Introduction to static analysis
The principle of static analysis is to take advantage of rules set more or less complex, those will detect patterns in the code that are problematic, categorize their importance and suggest a resolution.
A few examples:
- Non-static methods working with static fields can cause competition problems (thread safety).
- Too complex Boolean expressions that have been modified several times may not be meaningful anymore and may be causing erratic behaviors in the program.
There are two main families of static analysis tools the first one being called “centralized" or “automated". It will generally be executed once the code has been pushed on the source control. These analyses are usually running during your CI (Continuous Integration) from your build servers so that developers are free to do something else during this period of time.
The other family is called “integrated”, which means that we’ll have an analysis in (almost) real time when the developer is writing code. For example, resharper, the analyzers available with roselyn etc. This avoids pushing bad code to the source control code and having to fix it afterwards.

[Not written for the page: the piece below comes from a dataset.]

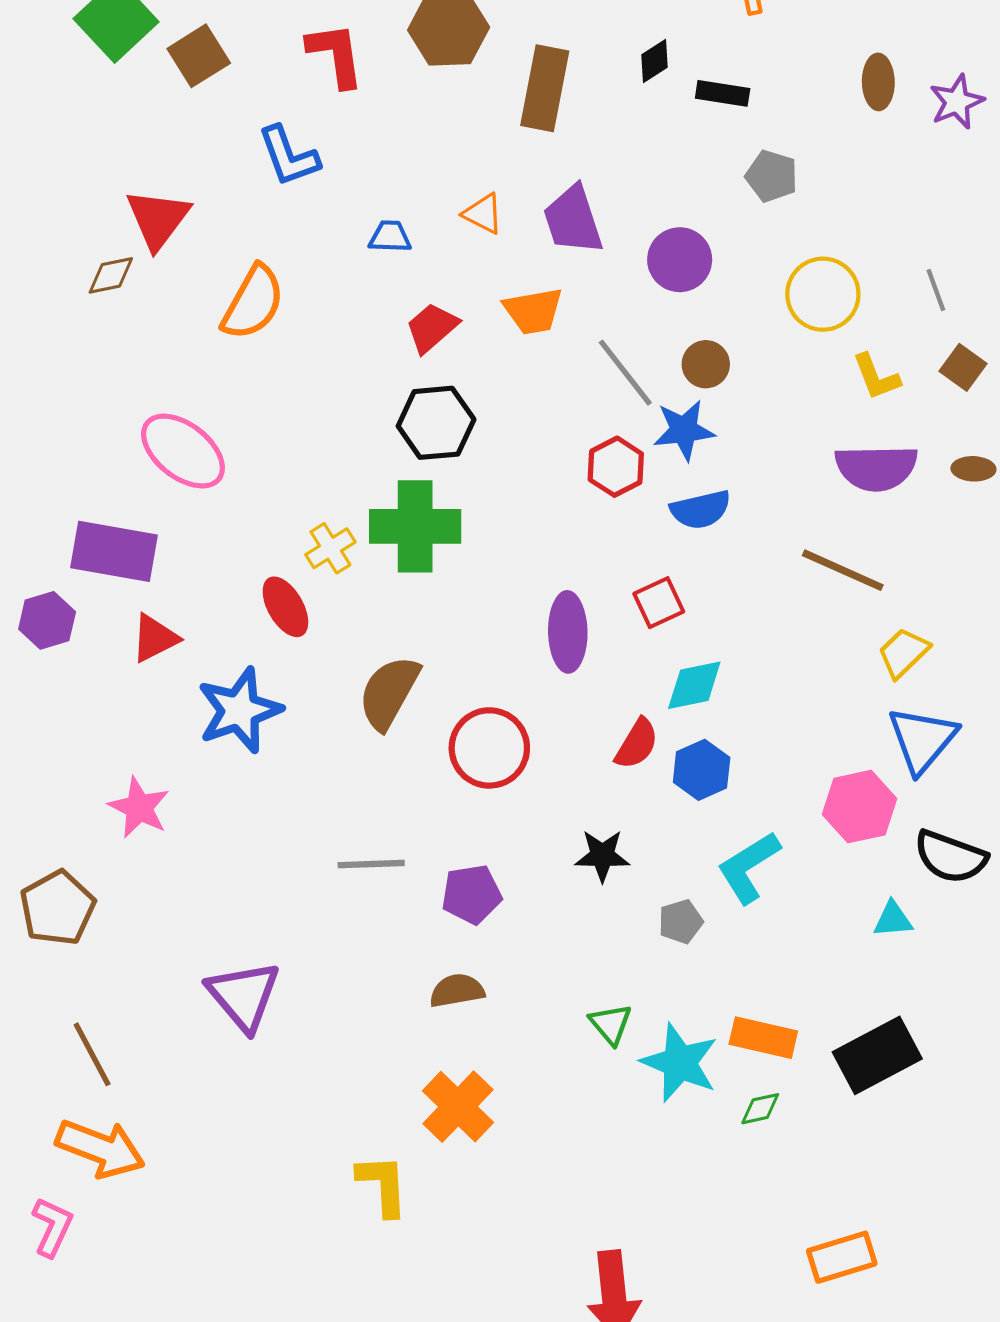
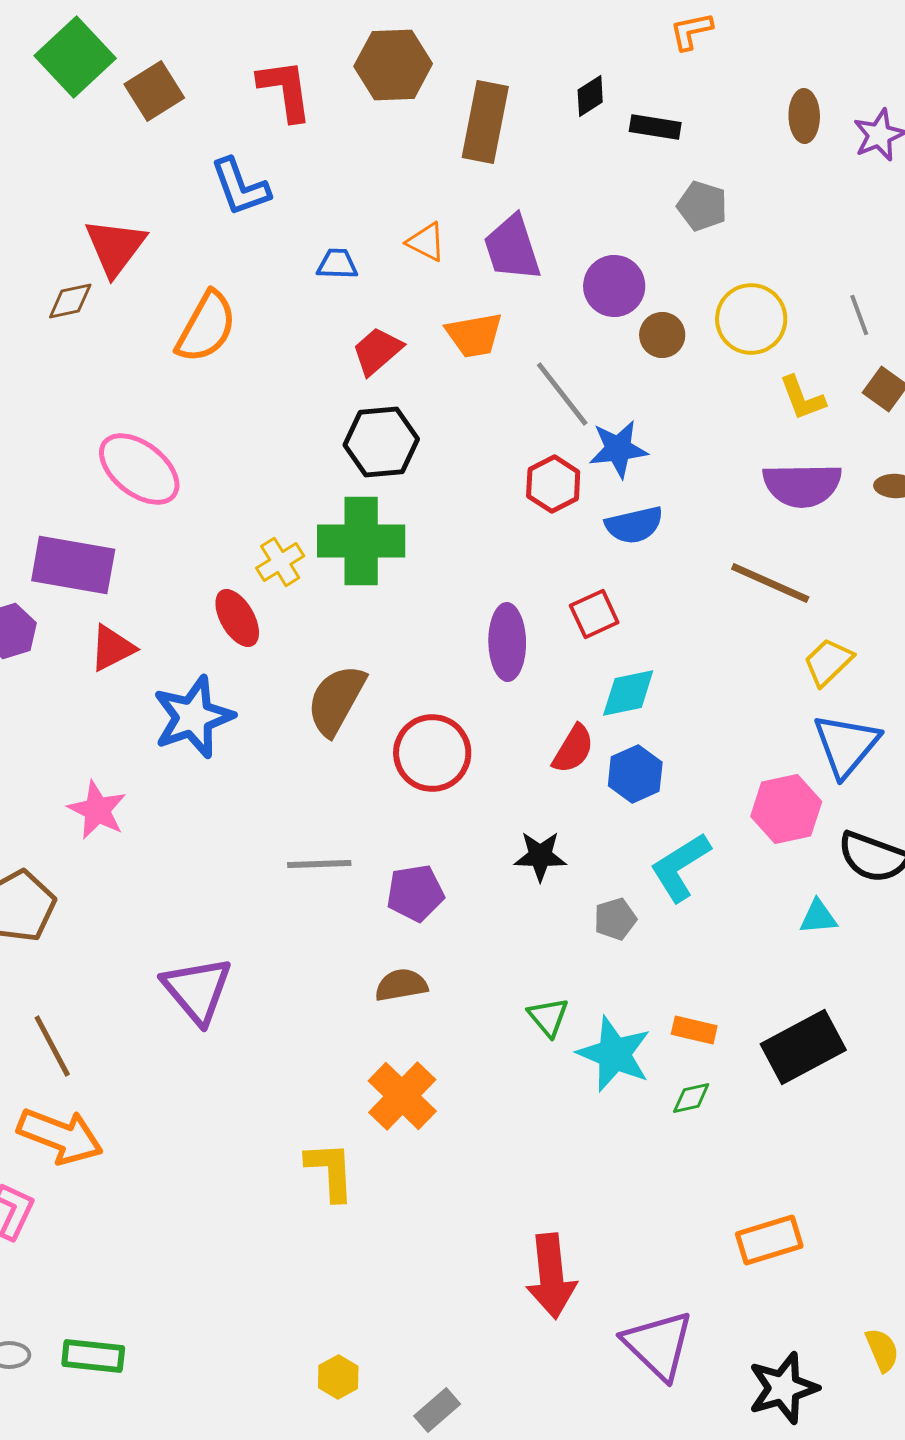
brown circle: (706, 364) -> (662, 335), moved
orange rectangle: (763, 1038) -> (694, 1030), size x0.7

Note: in some scenarios, we could be perfectly set up ‘gated check-ins’ which means that the code won’t be accepted by source control until the static analysis runs on the new source base and gives a positive feedback.
Ideally you will have both kinds of static analysis and those are based on a common set of rules to give the same results. We’ll see that it is perfectly possible with SonarQube and SonarLint for .net or TSlint for TypeScript/JavaScript developers.